How common is self-checkout shoplifting?

If anonymous online questionnaires are any indication, very common. When Voucher Codes Pro, a company that offers coupons to internet shoppers, surveyed 2,634 people, nearly 20 percent admitted to having stolen at the self-checkout in the past. More than half of those people said they gamed the system because detection by store security was unlikely.
The Banana Trick and Other Acts of Self-Checkout Thievery
No surprises there. But I found this bit to also be interesting:
In their zeal to cut labor costs, [a 2015 study conducted by criminologists at the University of Leicester] said, supermarkets could be seen as having created “a crime-generating environment” that promotes profit “above social responsibility.”
Maybe it's just me, but I'm pretty sure that people have prioritized their own personal benefit and profit above "social responsibility" long before supermarkets decided that every checkout station being staffed was cutting into shareholder value.
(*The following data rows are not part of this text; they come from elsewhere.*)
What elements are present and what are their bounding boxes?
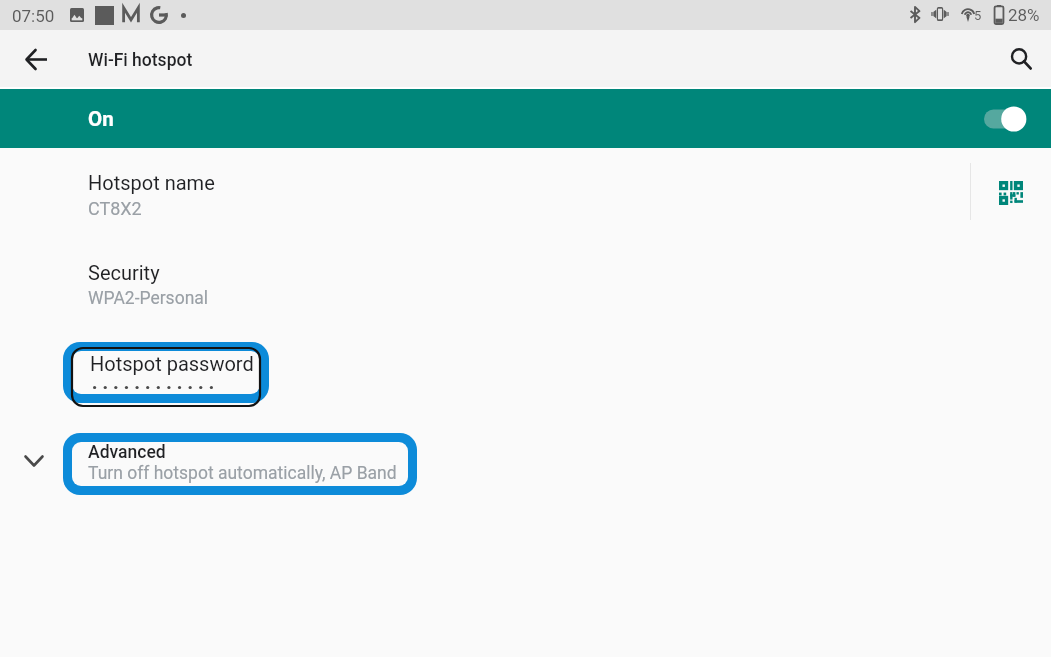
button[interactable]: Security xyxy=(0,248,1051,338)
staticText: CT8X2 xyxy=(88,198,142,219)
staticText: 28% xyxy=(1008,5,1040,25)
button[interactable]: Hotspot on/off switch xyxy=(980,94,1030,144)
staticText: On xyxy=(88,107,114,131)
staticText: Hotspot name xyxy=(88,171,215,194)
button[interactable]: Share hotspot QR code xyxy=(982,158,1040,228)
button[interactable]: Search xyxy=(998,37,1043,82)
staticText: Turn off hotspot automatically, AP Band xyxy=(88,463,397,484)
button[interactable]: Hotspot name xyxy=(0,158,1051,248)
staticText: Security xyxy=(88,261,160,284)
staticText: Hotspot password xyxy=(90,352,254,375)
staticText: 5 xyxy=(974,8,982,23)
button[interactable] xyxy=(72,351,260,394)
staticText: Wi-Fi hotspot xyxy=(88,50,193,71)
staticText: WPA2-Personal xyxy=(88,288,209,309)
staticText: Advanced xyxy=(88,442,166,463)
staticText: 07:50 xyxy=(12,6,55,26)
button[interactable]: Navigate up xyxy=(13,37,58,82)
button[interactable]: On xyxy=(0,89,1051,148)
button[interactable] xyxy=(72,442,408,486)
And this isn't because people have something against social responsibility (which is one of the weird terms that seems like the mating call of a left-leaning European academic) but because personal benefit, profit, getting ahead in life or whatever you chose to call it have always been pretty much everyone's priority. The issue isn't that people place profit above responsibility - it's that responsibility is a means and profit is often an end. So when responsibility seems like the best way to a better life, people will chose that; when "gaming the system" (or out-and-out theft) seems to be the best way, then it becomes the means of choice.

It's been pointed out that the social contract, in many cases, really works on the "honor system," and that the main benefit of many rules (and security measures) is to keep honest people honest. One of the things that we learn from the idea that “Anyone who pays for more than half of their stuff in self checkout is a total moron,” as one Redditor put it, is that respect for honesty may be less common than we might like to think.